Shifting Digital Payment Trends Prompt New Visa Credential System

For decades, different payment cards existed to serve different purposes: Credit cards have offered the option to pay in full or revolve and pay the minimum balance, and rewards and loyalty programs have varied wildly. Debit cards provide access to funds on hand.

We’ve seen innovation now evolve to reinvent the credit experience with installments and buy now, pay later (BNPL), and debit evolve to an account-to-account (A2A) relationship via open banking. Rewards cards become platforms for creating new ecosystems. But now, as commerce spans the digital and physical realms, Visa Issuing Solutions SVP Kathleen Pierce-Gilmore told Karen Webster in a PYMNTS TV segment, payments are being embedded into a variety of online and offline use cases. 

As she noted to Webster, “the pace of change across the last 50 years has been nothing in comparison to what has happened over the last five years.”

Along the way, the payments network is forging smart credentials that go beyond data encryption. Tokenized experiences — still in early days — bring issuers the opportunity to add relevance to consumer use of their digital credentials. The consumer is at the center of it all, building upon the trust and confidence that comes with global acceptance of transacting anywhere in the world with most any merchant.

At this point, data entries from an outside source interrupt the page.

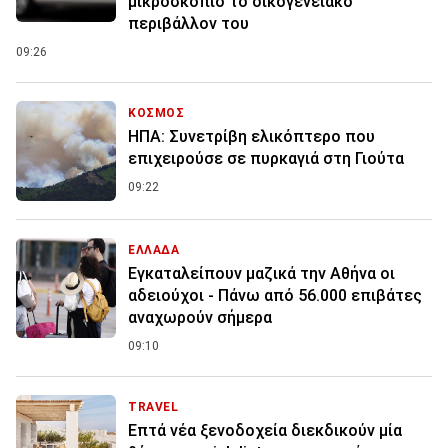
μικροσκόπιο το οικογενειακό
περιβάλλον του
09:26
ΚΟΣΜΟΣ
ΗΠΑ: Συνετρίβη ελικόπτερο που
επιχειρούσε σε πυρκαγιά στη Γιούτα
09:22
ΕΛΛΑΔΑ
Εγκαταλείπουν μαζικά την Αθήνα οι
αδειούχοι - Πάνω από 56.000 επιβάτες
αναχωρούν σήμερα
09:10
TRAVEL
Επτά νέα ξενοδοχεία διεκδικούν μία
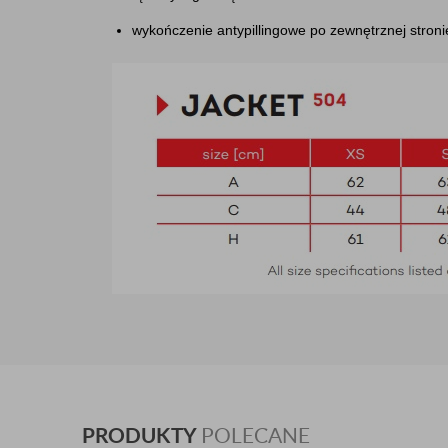
wykończenie antypillingowe po zewnętrznej stroni
PRODUKTY
POLECANE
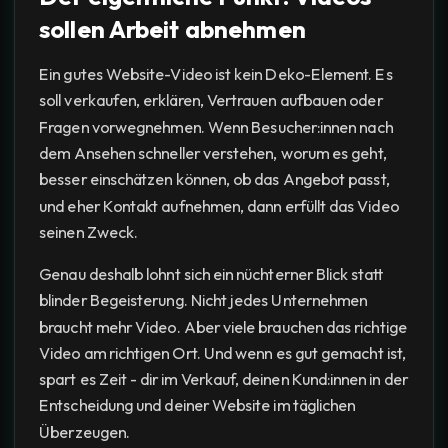
sollen Arbeit abnehmen
Ein gutes Website-Video ist kein Deko-Element. Es
soll verkaufen, erklären, Vertrauen aufbauen oder
Fragen vorwegnehmen. Wenn Besucher:innen nach
dem Ansehen schneller verstehen, worum es geht,
besser einschätzen können, ob das Angebot passt,
und eher Kontakt aufnehmen, dann erfüllt das Video
seinen Zweck.
Genau deshalb lohnt sich ein nüchterner Blick statt
blinder Begeisterung. Nicht jedes Unternehmen
braucht mehr Video. Aber viele brauchen das richtige
Video am richtigen Ort. Und wenn es gut gemacht ist,
spart es Zeit - dir im Verkauf, deinen Kund:innen in der
Entscheidung und deiner Website im täglichen
Überzeugen.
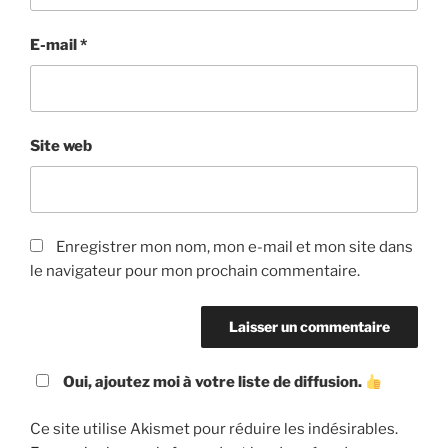
E-mail
*
Site web
Enregistrer mon nom, mon e-mail et mon site dans
le navigateur pour mon prochain commentaire.
Oui, ajoutez moi à votre liste de diffusion.
Ce site utilise Akismet pour réduire les indésirables.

Consumers, Pierce-Gilmore said, gravitate toward the latest technologies, and now they are looking for issuers to provide a broad range of different payment options — and the choice of how they want to settle the transaction after it’s actually been completed.

Flexible Credentials

Visa earlier this year announced its Flexible Credentials offering, which lets users access several accounts and toggle between payment methods, including credit, debit and BNPL.

“We’re putting maneuverability in the hands of the consumer,” said Pierce-Gilmore, “built off of all of the tremendous infrastructure, scale and security that’s been built up over decades … we’re shifting from the physical credit card or debit card to a set of digital credentials.”

The PAN, she said, has morphed into the token that goes with consumers everywhere they go. Elsewhere, with Visa’s Click to Pay options, Pierce-Gilmore said, consumers can opt to have their preregistered Visa card be the default payment mechanism at checkout. Pierce-Gilmore added that flexible credentials also enable consumers to manage their transactions after the fact — to better understand how and where they are spending.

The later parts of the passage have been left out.